The next step after developing the visual inspection model is to train it. In this stage, data scientists validate and evaluate the performance and result accuracy of the model. A test dataset is useful here. For a visual inspection system, it may be a set of video records that are either outdated or similar to ones we want to process after deployment.
When deploying a visual inspection model, it’s important to consider how software and hardware system architectures correspond to a model capacity.
The structure of visual inspection-powered software bases itself on the combination of web solutions for data transmission and a Python framework for neural network processing.
The key parameter here is data storage. There are three common ways to store data: local server, a cloud streaming service, or serverless architecture.
A visual inspection system involves the storage of video records. The choice of a data storage solution often depends on a deep learning model functionality. For example, if a visual inspection system uses a large dataset, the optimal selection may be a cloud streaming service.
Depending on the industry and automation processes, devices required to integrate visual inspection system may include:
Deep learning models are open to improvement after deployment. A deep learning approach can increase the accuracy of the neural network through the iterative gathering of new data and model re-training. The result is a “smarter” visual inspection model that learns through increasing the amount of data during operation.
In the fight against COVID-19, most airports and border crossings can now check passengers for signs of the disease.
Baidu, the large Chinese tech company, developed a large-scale visual inspection system based on AI. The system consists of computer vision-based cameras and infrared sensors that predict the temperatures of passengers. Now the technology, operational in Beijing’s Qinghe Railway Station, can screen up to 200 people per minute. The AI algorithm detects anyone who has a temperature above 37.3 degrees.
Another real-life case is the deep learning-based system developed by the Alibaba company. The system can detect the coronavirus in chest CT scans with 96% accuracy. With access to data from 5,000 COVID-19 cases, the system performs the test in 20 seconds. Moreover, it can differentiate between ordinary viral pneumonia and the coronavirus.
According to Boeing, 70% of the $2.6 trillion aerospace services market is now dedicated to quality and maintenance. In 2018, Airbus introduced a new automated, drone-based aircraft inspection system that accelerates and facilitates visual inspections. This development reduces aircraft downtime while simultaneously increasing the quality of inspection reports.
Toyota has recently agreed to a $1.3 billion settlement due to a defect that caused cars to accelerate even when drivers attempted to slow down, resulting in 6 deaths in the U.S. Using the cognitive capabilities of visual inspection systems like Cognex ViDi, automotive manufacturers can analyze and identify quality issues much more accurately and resolve them before they occur.
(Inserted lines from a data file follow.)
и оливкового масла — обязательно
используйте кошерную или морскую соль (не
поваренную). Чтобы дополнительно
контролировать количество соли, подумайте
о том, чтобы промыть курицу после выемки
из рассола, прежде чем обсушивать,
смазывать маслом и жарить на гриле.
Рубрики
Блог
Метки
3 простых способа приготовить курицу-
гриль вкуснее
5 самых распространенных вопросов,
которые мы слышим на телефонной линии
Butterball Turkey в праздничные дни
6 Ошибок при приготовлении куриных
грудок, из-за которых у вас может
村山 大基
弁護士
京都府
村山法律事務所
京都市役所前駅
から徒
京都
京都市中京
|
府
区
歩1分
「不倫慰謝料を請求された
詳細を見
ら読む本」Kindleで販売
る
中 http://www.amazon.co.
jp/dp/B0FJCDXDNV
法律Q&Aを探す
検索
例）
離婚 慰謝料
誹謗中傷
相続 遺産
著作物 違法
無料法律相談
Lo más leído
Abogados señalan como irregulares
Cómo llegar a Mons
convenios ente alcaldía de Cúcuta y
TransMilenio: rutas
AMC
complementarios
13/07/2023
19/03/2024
COMPUTER EQUIPMENT MANUFACTURING
The demand for smaller circuit board designs is growing. Fujitsu Laboratories has been spearheading the development of AI-enabled recognition systems for the electronics industry. They report significant progress in quality, cost, and delivery.
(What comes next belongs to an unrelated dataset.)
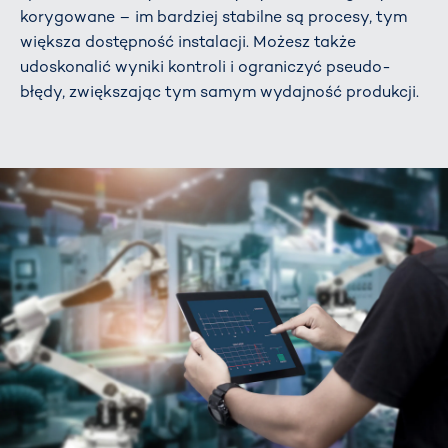
korygowane – im bardziej stabilne są procesy, tym
większa dostępność instalacji. Możesz także
udoskonalić wyniki kontroli i ograniczyć pseudo-
błędy, zwiększając tym samym wydajność produkcji.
The implementation of automated visual inspection, along with a deep learning approach, can now detect issues of texture, weaving, stitching, and color matching.
For example, Datacolor’s AI system can consider historical data of past visual inspections to create custom tolerances that match more closely to the samples.
We will conclude with a quotation from the general manager we mentioned earlier: “It makes no difference to me whether the suggested technology is the best, but I do care how well it’s going to solve my problems.”